BTU International, Inc. (Nasdaq: BTUI), a leading supplier of advanced thermal processing equipment to the alternative energy and electronics manufacturing markets, today announced its financial results for the fourth quarter and fiscal year ended on December 31, 2011.
Fourth quarter net sales were $14.9 million, down 11.8 percent compared to $16.9 million in the preceding quarter, and down 45.6 percent compared to $27.4 million for the same quarter a year ago. Net loss for the fourth quarter of 2011 was $2.3 million, or ($0.25) per diluted share, compared to a net loss, of $2.2 million, or ($0.23) per diluted share, in the preceding quarter and compared to a net income of $2.2 million, or $0.24 per diluted share, in the fourth quarter of 2010.
Net sales for the year were $76.1 million, down 6.7 percent compared to $81.6 million for the year 2010. Net loss for 2011 was $2.7 million, or ($0.29) per diluted share, compared to a net income of $2.2 million, or $0.23 per diluted share, for the year 2010.
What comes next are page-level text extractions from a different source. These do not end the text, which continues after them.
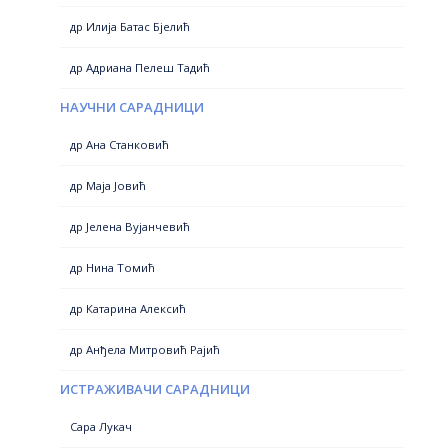
др Илија Батас Бјелић
др Адриана Пелеш Тадић
НАУЧНИ САРАДНИЦИ
др Ана Станковић
др Маја Јовић
др Јелена Вујанчевић
др Нина Томић
др Катарина Алексић
др Анђела Митровић Рајић
ИСТРАЖИВАЧИ САРАДНИЦИ
Сара Лукач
Commenting on the company’s performance, Paul J. van der Wansem, BTU chairman and CEO, said,
Based upon key customer inputs, the 2011 year started out with high expectations for continuing strong expansion of the solar cell manufacturers. During the second quarter, the first signals appeared that customers were delaying capacity expansions. It soon became clear that the solar industry started to cope with a large overcapacity. For BTU it meant that we had to significantly change our plans with a shift in business mix from alternative energy to electronics. The company took a number of steps to reduce expenses to manage the downturn in solar without withholding funding from our key development projects for solar and electronics. Our longer term expectations are for solar to return to a growth path as costs continue to decline and the need for subsidies through feed-in tariffs will become less important.”
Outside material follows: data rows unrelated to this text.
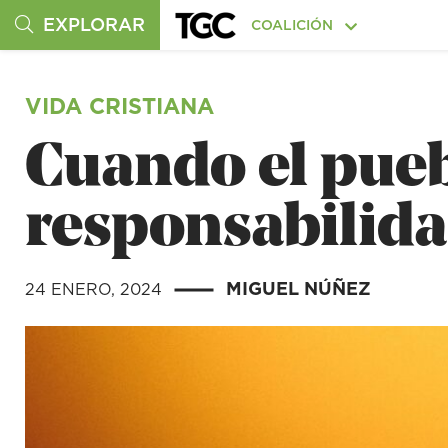
EXPLORAR
COALICIÓN
VIDA CRISTIANA
Cuando el pueb
responsabilida
MIGUEL NÚÑEZ
24 ENERO, 2024
|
“We expect first quarter revenues to be in the $15 million to $16 million range with continuing weakness in the solar marketplace offset in part by stronger sales to our electronics customers. Gross margins are expected to improve modestly from the fourth quarter of 2011 due to a reduction in expenses as we continue to focus on cost efficiencies across our product lines. Operating expenses for the first quarter of 2012 are expected to be essentially flat as a percentage of sales compared with the fourth quarter of 2011,” concluded van der Wansem.